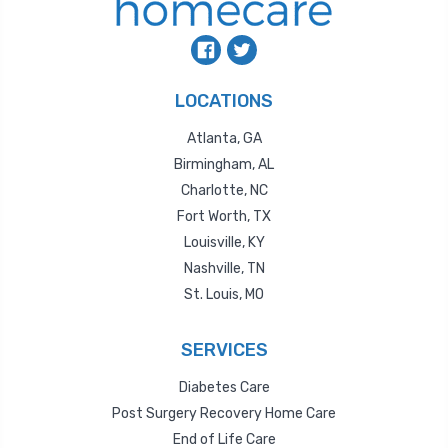
LOCATIONS
Atlanta, GA
Birmingham, AL
Charlotte, NC
Fort Worth, TX
Louisville, KY
Nashville, TN
St. Louis, MO
SERVICES
Diabetes Care
Post Surgery Recovery Home Care
End of Life Care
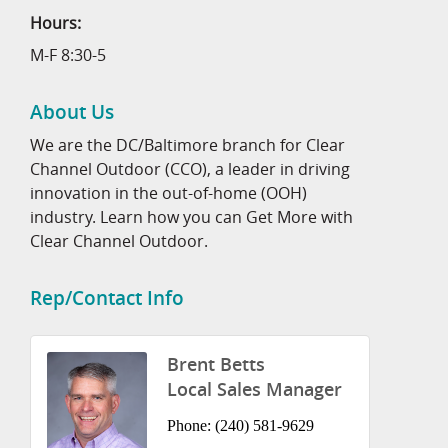
Hours:
M-F 8:30-5
About Us
We are the DC/Baltimore branch for Clear
Channel Outdoor (CCO), a leader in driving
innovation in the out-of-home (OOH)
industry. Learn how you can Get More with
Clear Channel Outdoor.
Rep/Contact Info
Brent Betts
Local Sales Manager
Phone:
(240) 581-9629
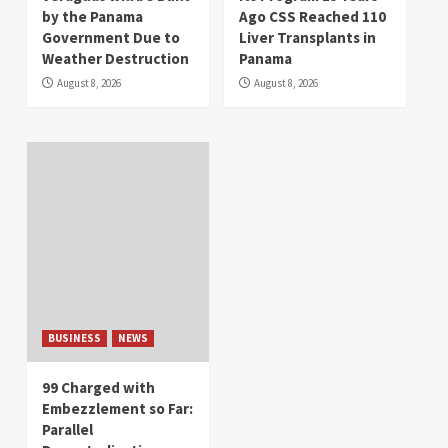
by the Panama
Ago CSS Reached 110
Government Due to
Liver Transplants in
Weather Destruction
Panama
August 8, 2026
August 8, 2026
BUSINESS
NEWS
99 Charged with
Embezzlement so Far:
Parallel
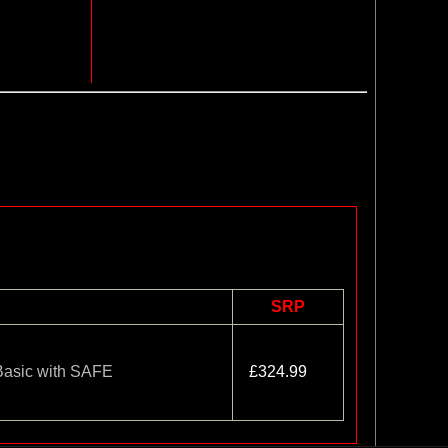
SRP
Basic with SAFE
£324.99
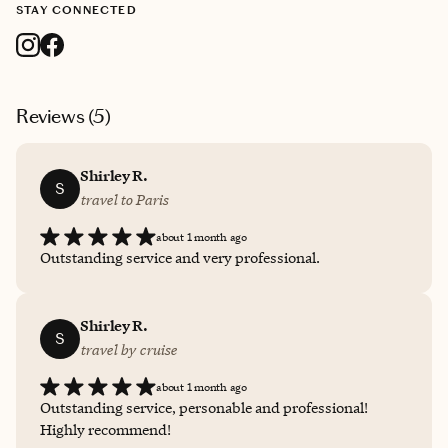
STAY CONNECTED
Reviews (
5
)
Shirley R.
S
travel to Paris
about 1 month ago
Outstanding service and very professional.
Shirley R.
S
travel by cruise
about 1 month ago
Outstanding service, personable and professional!
Highly recommend!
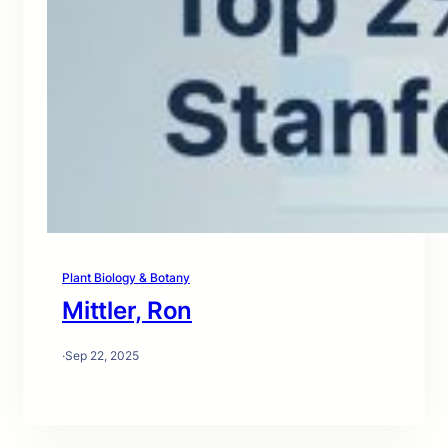
Plant Biology & Botany
Mittler, Ron
·
Sep 22, 2025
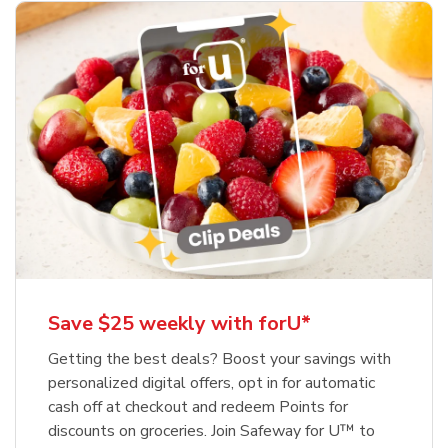
Save $25 weekly with forU*
Getting the best deals? Boost your savings with
personalized digital offers, opt in for automatic
cash off at checkout and redeem Points for
discounts on groceries. Join Safeway for U™ to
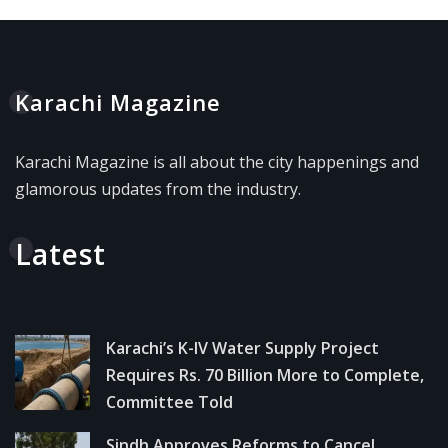
Karachi Magazine
Karachi Magazine is all about the city happenings and
glamorous updates from the industry.
Latest
Karachi’s K-IV Water Supply Project
Requires Rs. 70 Billion More to Complete,
Committee Told
Sindh Approves Reforms to Cancel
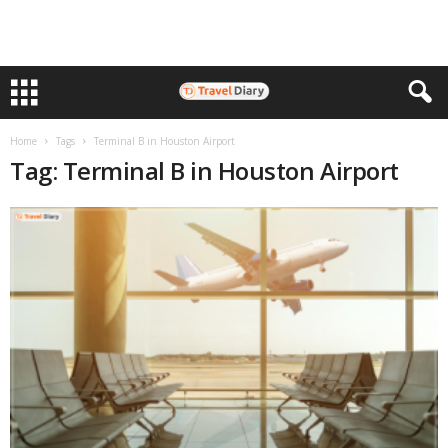
Home
Tags
Terminal B in Houston Airport
Tag: Terminal B in Houston Airport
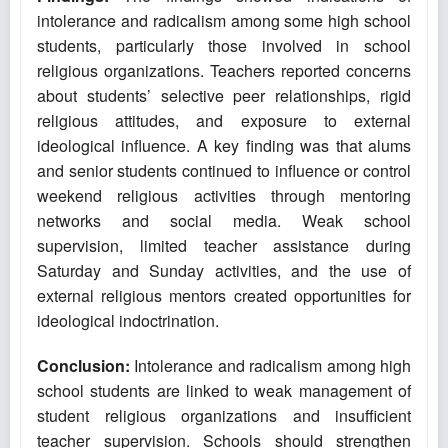
intolerance and radicalism among some high school
students, particularly those involved in school
religious organizations. Teachers reported concerns
about students’ selective peer relationships, rigid
religious attitudes, and exposure to external
ideological influence. A key finding was that alums
and senior students continued to influence or control
weekend religious activities through mentoring
networks and social media. Weak school
supervision, limited teacher assistance during
Saturday and Sunday activities, and the use of
external religious mentors created opportunities for
ideological indoctrination.
Conclusion:
Intolerance and radicalism among high
school students are linked to weak management of
student religious organizations and insufficient
teacher supervision. Schools should strengthen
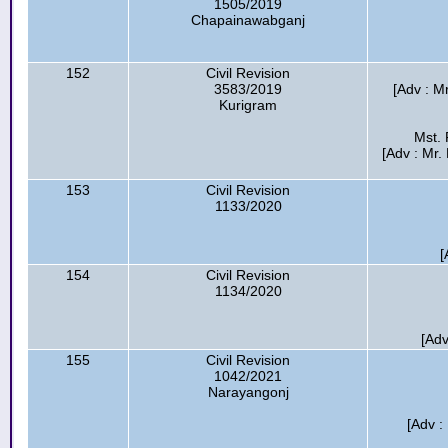
1505/2019
Chapainawabganj
152
Civil Revision
3583/2019
[Adv : M
Kurigram
Mst. 
[Adv : Mr
153
Civil Revision
1133/2020
[
154
Civil Revision
1134/2020
[Ad
155
Civil Revision
1042/2021
Narayangonj
[Adv :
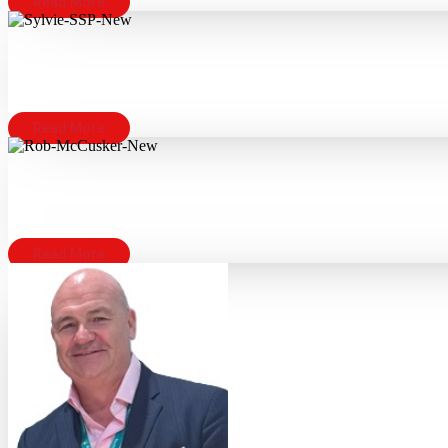
Read More
Read More
Read More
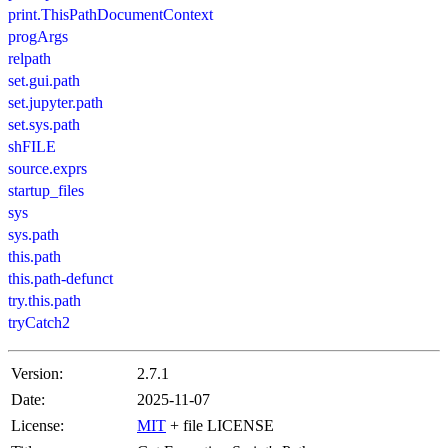
print.ThisPathDocumentContext
progArgs
relpath
set.gui.path
set.jupyter.path
set.sys.path
shFILE
source.exprs
startup_files
sys
sys.path
this.path
this.path-defunct
try.this.path
tryCatch2
Version:
2.7.1
Date:
2025-11-07
License:
MIT
+ file LICENSE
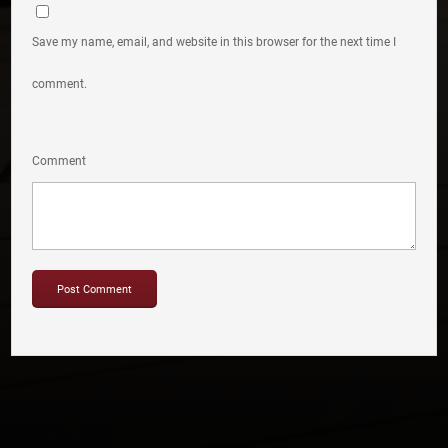
Save my name, email, and website in this browser for the next time I
comment.
Comment
Copyright © 2012-2019 Sensation Band.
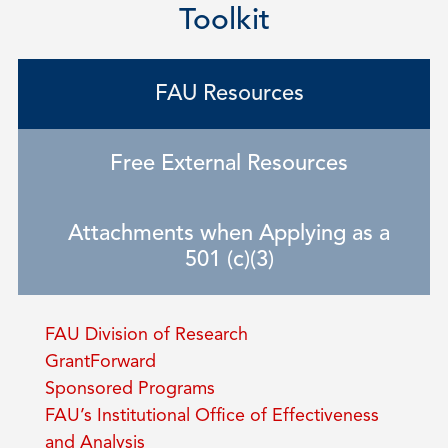
Toolkit
FAU Resources
Free External Resources
Attachments when Applying as a
501 (c)(3)
FAU Division of Research
GrantForward
Sponsored Programs
FAU’s Institutional Office of Effectiveness
and Analysis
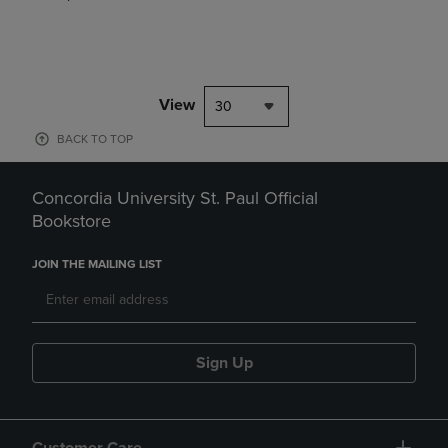
View
30
BACK TO TOP
Concordia University St. Paul Official
Bookstore
JOIN THE MAILING LIST
Sign Up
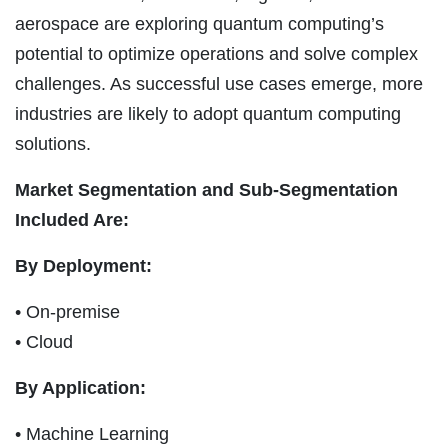
aerospace are exploring quantum computing’s
potential to optimize operations and solve complex
challenges. As successful use cases emerge, more
industries are likely to adopt quantum computing
solutions.
Market Segmentation and Sub-Segmentation
Included Are:
By Deployment:
• On-premise
• Cloud
By Application:
• Machine Learning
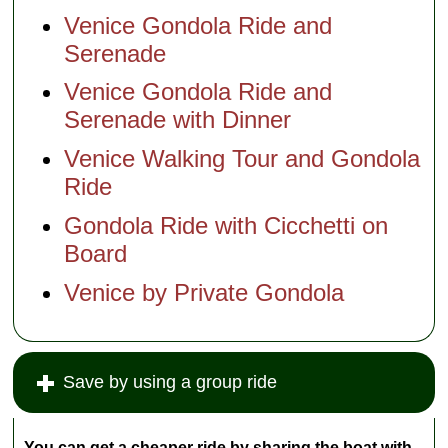
Venice Gondola Ride and
Serenade
Venice Gondola Ride and
Serenade with Dinner
Venice Walking Tour and Gondola
Ride
Gondola Ride with Cicchetti on
Board
Venice by Private Gondola
Save by using a group ride
You can get a cheaper ride by sharing the boat with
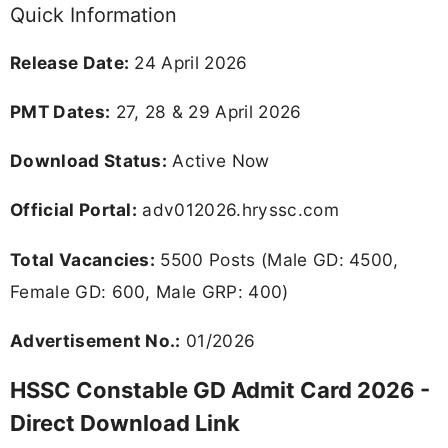
Quick Information
Release Date:
24 April 2026
PMT Dates:
27, 28 & 29 April 2026
Download Status:
Active Now
Official Portal:
adv012026.hryssc.com
Total Vacancies:
5500 Posts (Male GD: 4500,
Female GD: 600, Male GRP: 400)
Advertisement No.:
01/2026
HSSC Constable GD Admit Card 2026 -
Direct Download Link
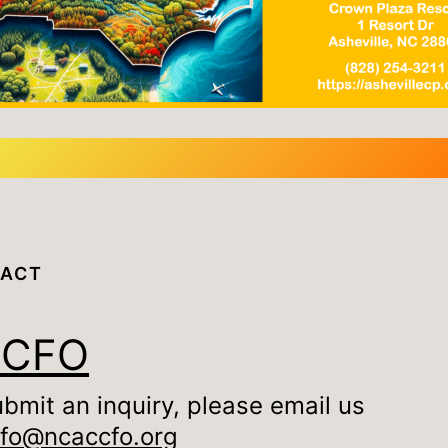
ACT
CCFO
ubmit an inquiry, please email us
nfo@ncaccfo.org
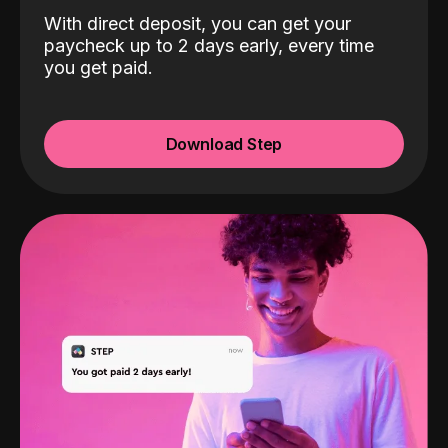
With direct deposit, you can get your
paycheck up to 2 days early, every time
you get paid.
Download Step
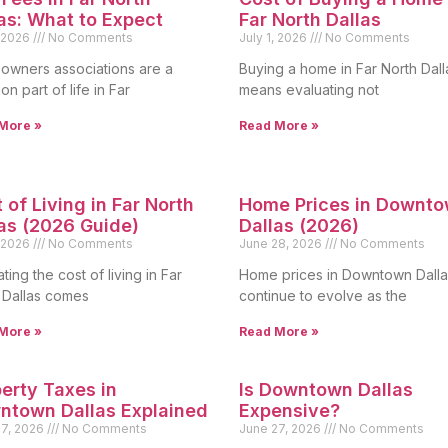
as: What to Expect
Far North Dallas
, 2026
No Comments
July 1, 2026
No Comments
wners associations are a
Buying a home in Far North Dall
n part of life in Far
means evaluating not
More »
Read More »
 of Living in Far North
Home Prices in Downt
as (2026 Guide)
Dallas (2026)
, 2026
No Comments
June 28, 2026
No Comments
ting the cost of living in Far
Home prices in Downtown Dalla
 Dallas comes
continue to evolve as the
More »
Read More »
erty Taxes in
Is Downtown Dallas
ntown Dallas Explained
Expensive?
27, 2026
No Comments
June 27, 2026
No Comments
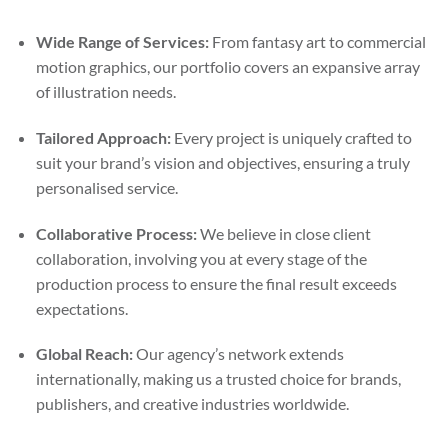
Wide Range of Services:
From fantasy art to commercial
motion graphics, our portfolio covers an expansive array
of illustration needs.
Tailored Approach:
Every project is uniquely crafted to
suit your brand’s vision and objectives, ensuring a truly
personalised service.
Collaborative Process:
We believe in close client
collaboration, involving you at every stage of the
production process to ensure the final result exceeds
expectations.
Global Reach:
Our agency’s network extends
internationally, making us a trusted choice for brands,
publishers, and creative industries worldwide.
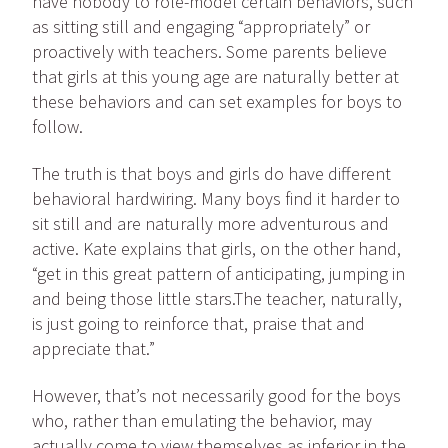
have nobody to role-model certain behaviors, such
as sitting still and engaging “appropriately” or
proactively with teachers. Some parents believe
that girls at this young age are naturally better at
these behaviors and can set examples for boys to
follow.
The truth is that boys and girls do have different
behavioral hardwiring. Many boys find it harder to
sit still and are naturally more adventurous and
active. Kate explains that girls, on the other hand,
“get in this great pattern of anticipating, jumping in
and being those little stars.The teacher, naturally,
is just going to reinforce that, praise that and
appreciate that.”
However, that’s not necessarily good for the boys
who, rather than emulating the behavior, may
actually come to view themselves as inferior in the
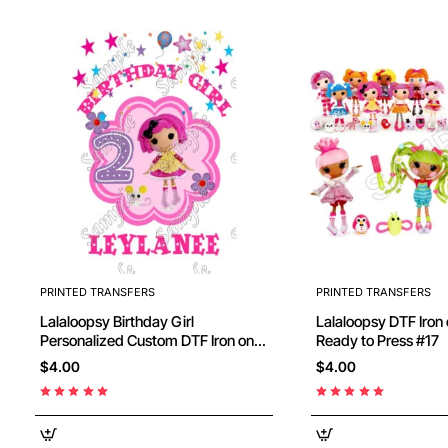
PRINTED TRANSFERS
PRINTED TRANSFERS
Lalaloopsy Birthday Girl
Lalaloopsy DTF Iron on Transfer -
Personalized Custom DTF Iron on
Ready to Press #17
Transfer - Ready to Press #5
$4.00
$4.00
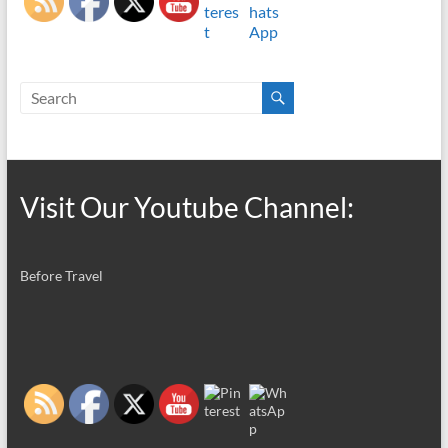
Visit Our Youtube Channel:
Before Travel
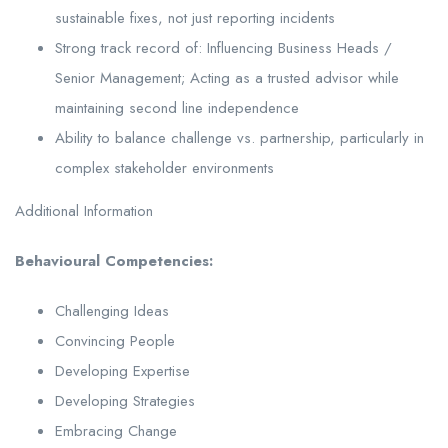
sustainable fixes, not just reporting incidents
Strong track record of: Influencing Business Heads /
Senior Management; Acting as a trusted advisor while
maintaining second line independence
Ability to balance challenge vs. partnership, particularly in
complex stakeholder environments
Additional Information
Behavioural Competencies:
Challenging Ideas
Convincing People
Developing Expertise
Developing Strategies
Embracing Change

--

TASK PROMPT: Please give back an exact copy of the entries above from their first line through the line containing "students, particularly those", leaving the pictures aside.

WORKED SOLUTION:
LOCATIONS
Atlanta, GA
Birmingham, AL
Charlotte, NC
Fort Worth, TX
Louisville, KY
Nashville, TN
St. Louis, MO
SERVICES
Diabetes Care
Post Surgery Recovery Home Care
End of Life Care
Hours:
M-F 8:30-5
About Us
We are the DC/Baltimore branch for Clear
Channel Outdoor (CCO), a leader in driving
innovation in the out-of-home (OOH)
industry. Learn how you can Get More with
Clear Channel Outdoor.
Rep/Contact Info
Brent Betts
Local Sales Manager
Phone:
(240) 581-9629
by the Panama
Ago CSS Reached 110
Government Due to
Liver Transplants in
Weather Destruction
Panama
August 8, 2026
August 8, 2026
BUSINESS
NEWS
99 Charged with
Embezzlement so Far:
Parallel
SRP
Basic with SAFE
£324.99
STAY CONNECTED
Reviews (
5
)
Shirley R.
S
travel to Paris
about 1 month ago
Outstanding service and very professional.
Shirley R.
S
travel by cruise
about 1 month ago
Outstanding service, personable and professional!
Highly recommend!
Plant Biology & Botany
Mittler, Ron
·
Sep 22, 2025
Save $25 weekly with forU*
Getting the best deals? Boost your savings with
personalized digital offers, opt in for automatic
cash off at checkout and redeem Points for
discounts on groceries. Join Safeway for U™ to
Karachi Magazine
Karachi Magazine is all about the city happenings and
glamorous updates from the industry.
Latest
Karachi’s K-IV Water Supply Project
Requires Rs. 70 Billion More to Complete,
Committee Told
Sindh Approves Reforms to Cancel
Home
Tags
Terminal B in Houston Airport
Tag: Terminal B in Houston Airport
intolerance and radicalism among some high school
students, particularly those involved in school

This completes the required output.